*Activity:*
From the line containing "various officers, the MAA committees, t" to the line containing "Series C: The GTM" in the entries below, reproduce every line exactly, ends included. Nothing else belongs in the copy, and no pictures.

*Stored data entries:*
+ + + + +

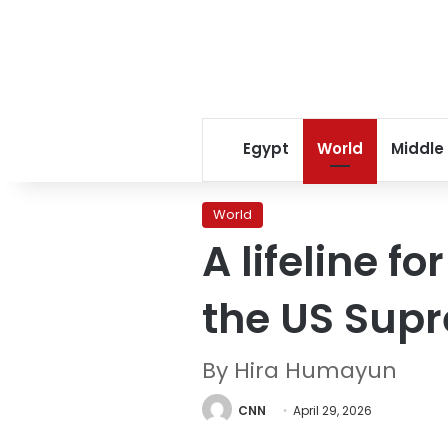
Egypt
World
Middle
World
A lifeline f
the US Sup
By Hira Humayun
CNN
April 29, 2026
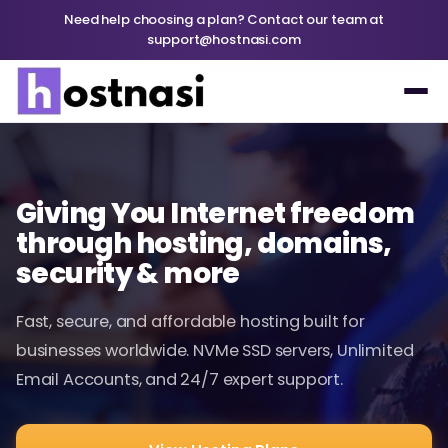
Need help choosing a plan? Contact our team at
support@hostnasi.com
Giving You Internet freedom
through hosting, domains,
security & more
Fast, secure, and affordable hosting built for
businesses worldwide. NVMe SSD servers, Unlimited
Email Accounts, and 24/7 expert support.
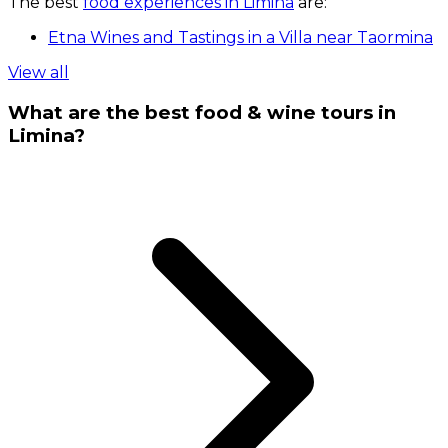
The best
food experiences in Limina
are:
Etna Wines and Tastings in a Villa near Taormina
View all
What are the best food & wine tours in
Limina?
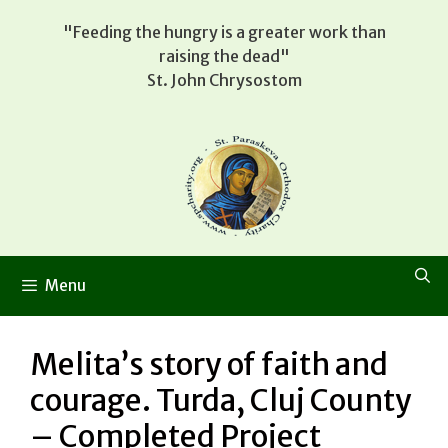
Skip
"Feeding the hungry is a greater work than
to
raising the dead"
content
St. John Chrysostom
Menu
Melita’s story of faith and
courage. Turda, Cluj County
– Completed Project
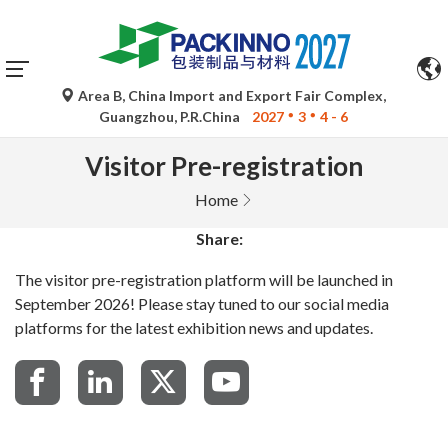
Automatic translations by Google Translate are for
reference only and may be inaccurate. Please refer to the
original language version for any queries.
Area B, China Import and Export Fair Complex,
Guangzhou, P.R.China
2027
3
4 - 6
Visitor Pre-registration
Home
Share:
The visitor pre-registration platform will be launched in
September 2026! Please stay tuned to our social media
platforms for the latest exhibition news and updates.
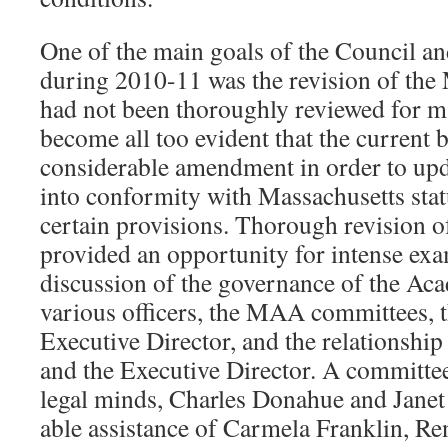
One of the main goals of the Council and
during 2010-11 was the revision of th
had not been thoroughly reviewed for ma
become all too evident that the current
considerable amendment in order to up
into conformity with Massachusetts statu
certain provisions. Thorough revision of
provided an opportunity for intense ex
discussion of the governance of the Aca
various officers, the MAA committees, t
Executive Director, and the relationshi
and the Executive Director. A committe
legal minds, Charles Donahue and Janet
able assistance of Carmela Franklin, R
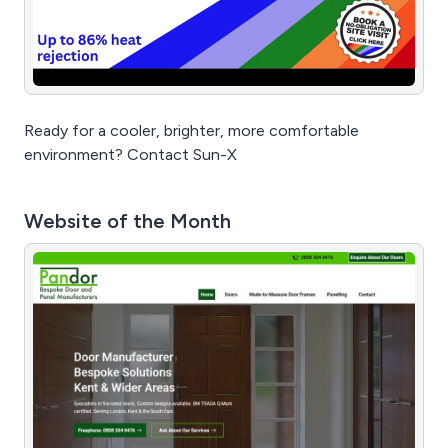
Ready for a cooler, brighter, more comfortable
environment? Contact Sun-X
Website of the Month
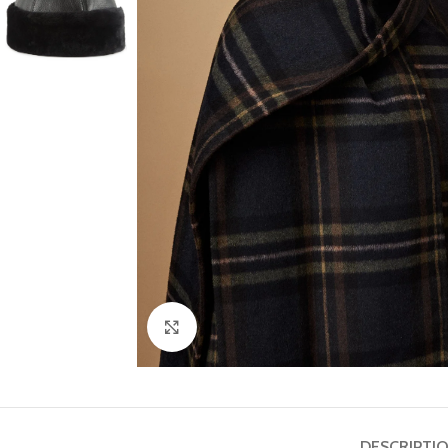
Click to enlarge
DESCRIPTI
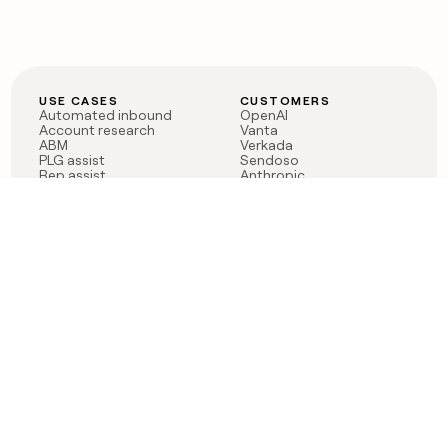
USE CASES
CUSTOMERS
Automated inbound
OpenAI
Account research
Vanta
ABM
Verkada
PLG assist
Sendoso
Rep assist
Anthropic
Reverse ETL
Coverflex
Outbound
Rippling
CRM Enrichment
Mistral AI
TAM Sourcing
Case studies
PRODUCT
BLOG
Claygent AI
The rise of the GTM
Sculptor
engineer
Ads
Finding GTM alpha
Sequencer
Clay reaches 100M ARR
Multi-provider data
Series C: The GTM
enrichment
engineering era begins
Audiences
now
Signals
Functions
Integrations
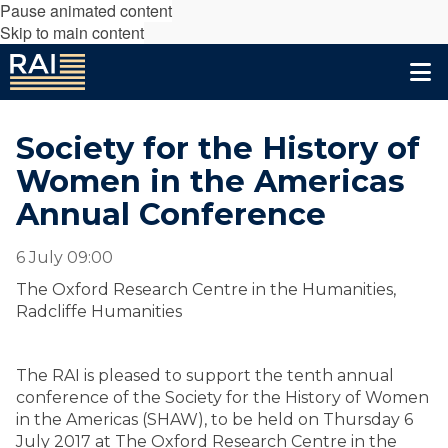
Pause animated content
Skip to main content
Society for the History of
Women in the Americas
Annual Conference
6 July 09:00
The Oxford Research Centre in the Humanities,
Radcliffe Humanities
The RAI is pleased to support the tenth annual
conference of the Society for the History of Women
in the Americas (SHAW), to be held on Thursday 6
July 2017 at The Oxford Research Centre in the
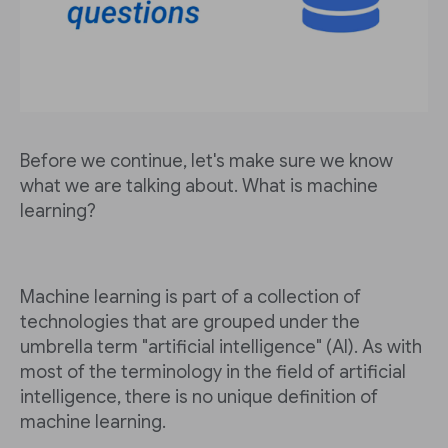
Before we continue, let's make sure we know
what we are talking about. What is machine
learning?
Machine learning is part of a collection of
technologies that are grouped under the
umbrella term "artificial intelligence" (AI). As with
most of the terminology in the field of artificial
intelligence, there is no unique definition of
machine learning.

+ + + + +

*Task output:*
various officers, the MAA committees, t
Executive Director, and the relationshi
and the Executive Director. A committe
legal minds, Charles Donahue and Janet
able assistance of Carmela Franklin, R
Ready for a cooler, brighter, more comfortable
environment? Contact Sun-X
Website of the Month
Click to enlarge
DESCRIPTI
USE CASES
CUSTOMERS
Automated inbound
OpenAI
Account research
Vanta
ABM
Verkada
PLG assist
Sendoso
Rep assist
Anthropic
Reverse ETL
Coverflex
Outbound
Rippling
CRM Enrichment
Mistral AI
TAM Sourcing
Case studies
PRODUCT
BLOG
Claygent AI
The rise of the GTM
Sculptor
engineer
Ads
Finding GTM alpha
Sequencer
Clay reaches 100M ARR
Multi-provider data
Series C: The GTM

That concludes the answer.